Page images and extracted text
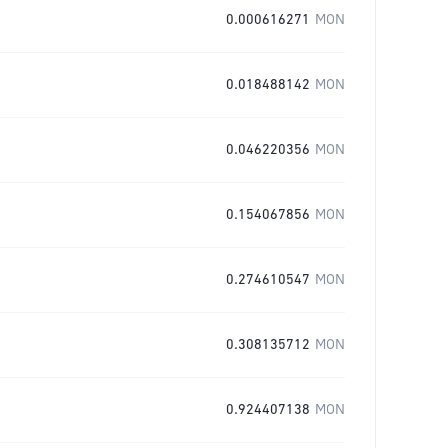
0.000616271
MON
0.018488142
MON
0.046220356
MON
0.154067856
MON
0.274610547
MON
0.308135712
MON
0.924407138
MON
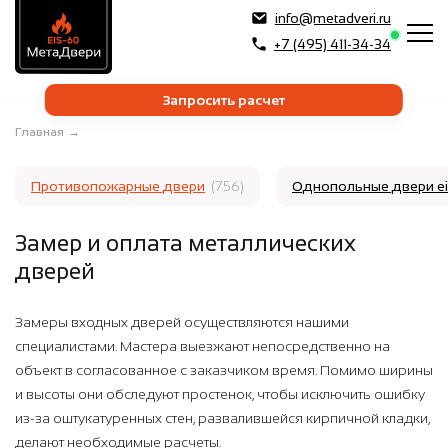
info@metadveri.ru
+7 (495) 411-34-34
Запросить расчет
Главная
→
Противопожарные двери
(756)
Однопольные двери e
Замер и оплата металлических
дверей
Замеры входных дверей осуществляются нашими
специалистами. Мастера выезжают непосредственно на
объект в согласованное с заказчиком время. Помимо ширины
и высоты они обследуют простенок, чтобы исключить ошибку
из-за оштукатуренных стен, развалившейся кирпичной кладки,
делают необходимые расчеты.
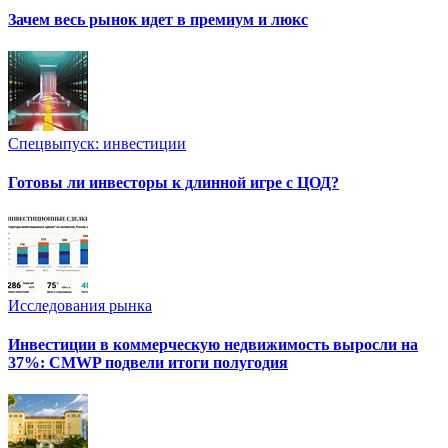
Зачем весь рынок идет в премиум и люкс
Спецвыпуск: инвестиции
Готовы ли инвесторы к длинной игре с ЦОД?
Исследования рынка
Инвестиции в коммерческую недвижимость выросли на
37%: CMWP подвели итоги полугодия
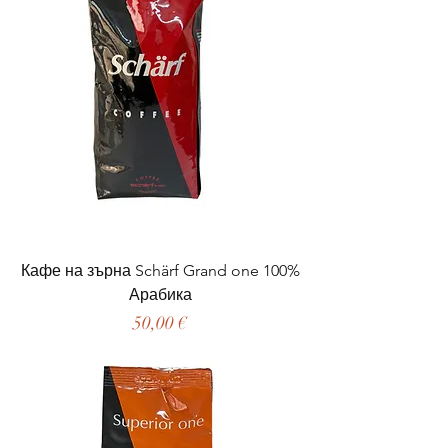
Кафе на зърна Schärf Grand one 100%
Арабика
Цена
50,00 €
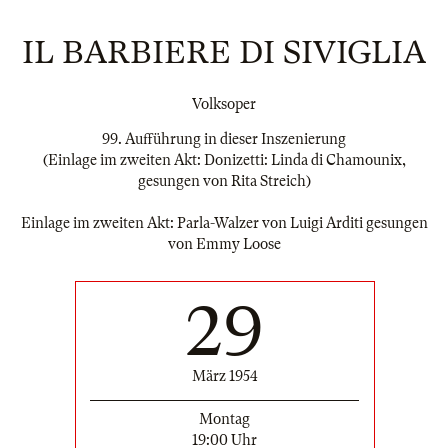
IL BARBIERE DI SIVIGLIA
Volksoper
99. Aufführung in dieser Inszenierung
(Einlage im zweiten Akt: Donizetti: Linda di Chamounix,
gesungen von Rita Streich)
Einlage im zweiten Akt: Parla-Walzer von Luigi Arditi gesungen
von Emmy Loose
29
März 1954
Montag
19:00 Uhr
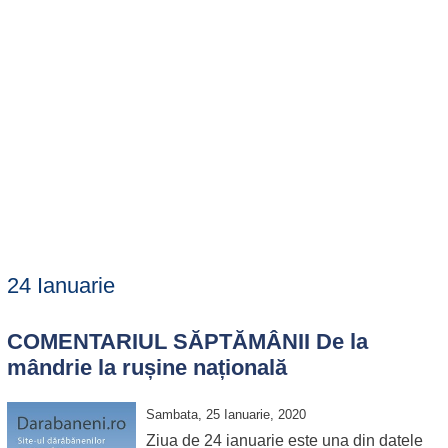
24 Ianuarie
COMENTARIUL SĂPTĂMÂNII De la
mândrie la rușine națională
Sambata, 25 Ianuarie, 2020
Ziua de 24 ianuarie este una din datele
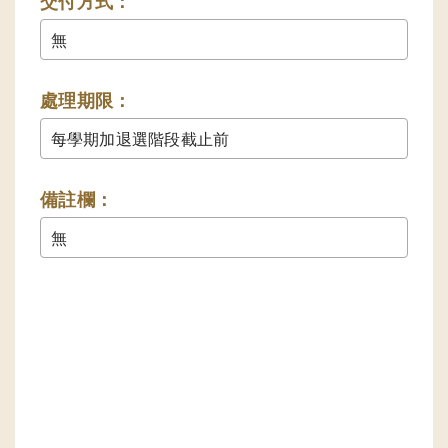
交付方式：
無
處理期限：
每學期加退選階段截止前
備註欄：
無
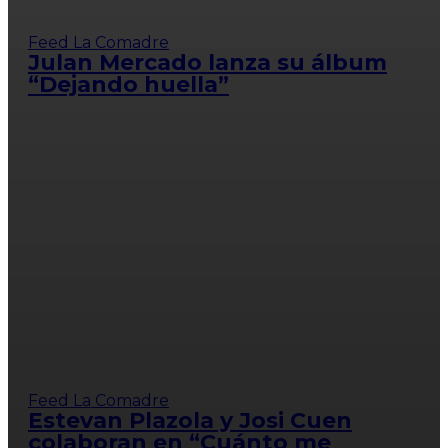
Feed La Comadre
Julan Mercado lanza su álbum
“Dejando huella”
Feed La Comadre
Estevan Plazola y Josi Cuen
colaboran en “Cuánto me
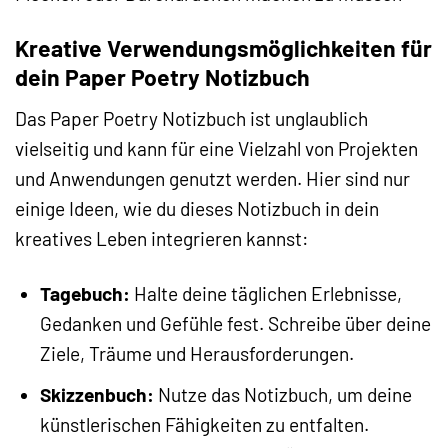
Kreative Verwendungsmöglichkeiten für
dein Paper Poetry Notizbuch
Das Paper Poetry Notizbuch ist unglaublich
vielseitig und kann für eine Vielzahl von Projekten
und Anwendungen genutzt werden. Hier sind nur
einige Ideen, wie du dieses Notizbuch in dein
kreatives Leben integrieren kannst:
Tagebuch:
Halte deine täglichen Erlebnisse,
Gedanken und Gefühle fest. Schreibe über deine
Ziele, Träume und Herausforderungen.
Skizzenbuch:
Nutze das Notizbuch, um deine
künstlerischen Fähigkeiten zu entfalten.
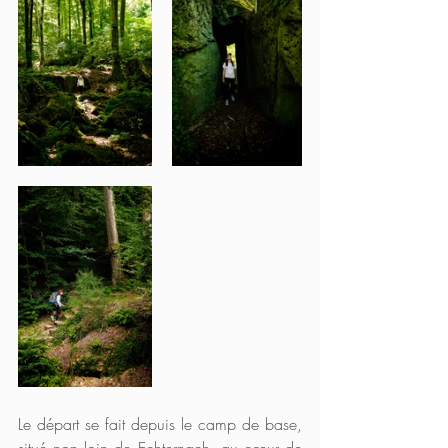
Le départ se fait depuis le camp de base, 
situé non loin de Echternach, au cœur de 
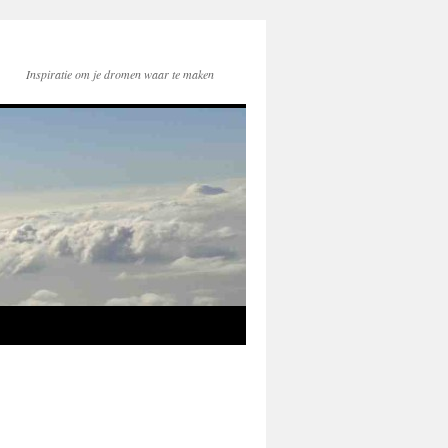
Inspiratie om je dromen waar te maken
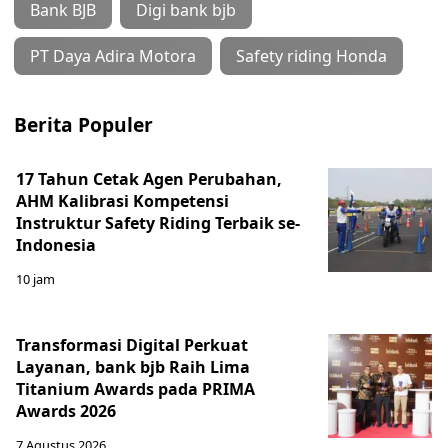
Bank BJB
Digi bank bjb
PT Daya Adira Motora
Safety riding Honda
Berita Populer
17 Tahun Cetak Agen Perubahan,
AHM Kalibrasi Kompetensi
Instruktur Safety Riding Terbaik se-
Indonesia
10 jam
Transformasi Digital Perkuat
Layanan, bank bjb Raih Lima
Titanium Awards pada PRIMA
Awards 2026
7 Agustus 2026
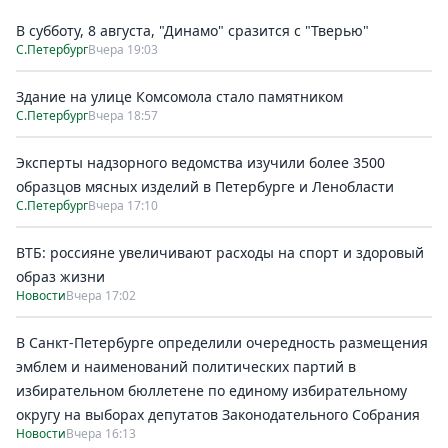
В субботу, 8 августа, "Динамо" сразится с "Тверью"
С.Петербург
Вчера 19:03
Здание на улице Комсомола стало памятником
С.Петербург
Вчера 18:57
Эксперты надзорного ведомства изучили более 3500
образцов мясных изделий в Петербурге и Ленобласти
С.Петербург
Вчера 17:10
ВТБ: россияне увеличивают расходы на спорт и здоровый
образ жизни
Новости
Вчера 17:02
В Санкт-Петербурге определили очередность размещения
эмблем и наименований политических партий в
избирательном бюллетене по единому избирательному
округу на выборах депутатов Законодательного Собрания
Новости
Вчера 16:13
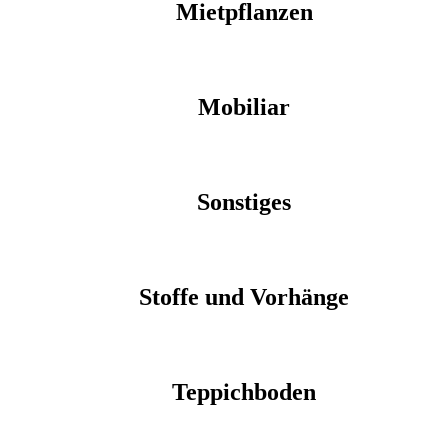
Mietpflanzen
Mobiliar
Sonstiges
Stoffe und Vorhänge
Teppichboden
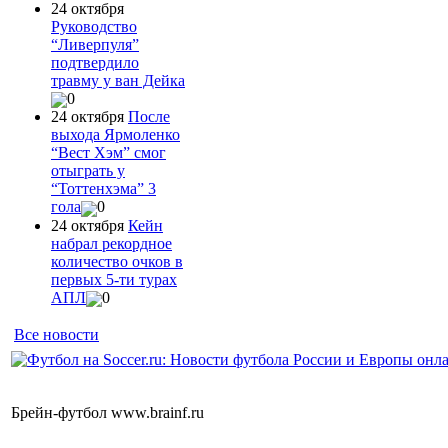
24 октября
Руководство
“Ливерпуля”
подтвердило
травму у ван Дейка
0
24 октября
После
выхода Ярмоленко
“Вест Хэм” смог
отыграть у
“Тоттенхэма” 3
гола
0
24 октября
Кейн
набрал рекордное
количество очков в
первых 5-ти турах
АПЛ
0
Все новости
Брейн-футбол www.brainf.ru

> [Instructions to follow]:
From the records above, return exactly the lines running from the one that contains "0.154067856" down to the one that contains "объект в согласованное", both included, without any pictures.

> [Solution to the exercise]:
0.154067856
MON
0.274610547
MON
0.308135712
MON
0.924407138
MON
info@metadveri.ru
+7 (495) 411-34-34
Запросить расчет
Главная
→
Противопожарные двери
(756)
Однопольные двери e
Замер и оплата металлических
дверей
Замеры входных дверей осуществляются нашими
специалистами. Мастера выезжают непосредственно на
объект в согласованное с заказчиком время. Помимо ширины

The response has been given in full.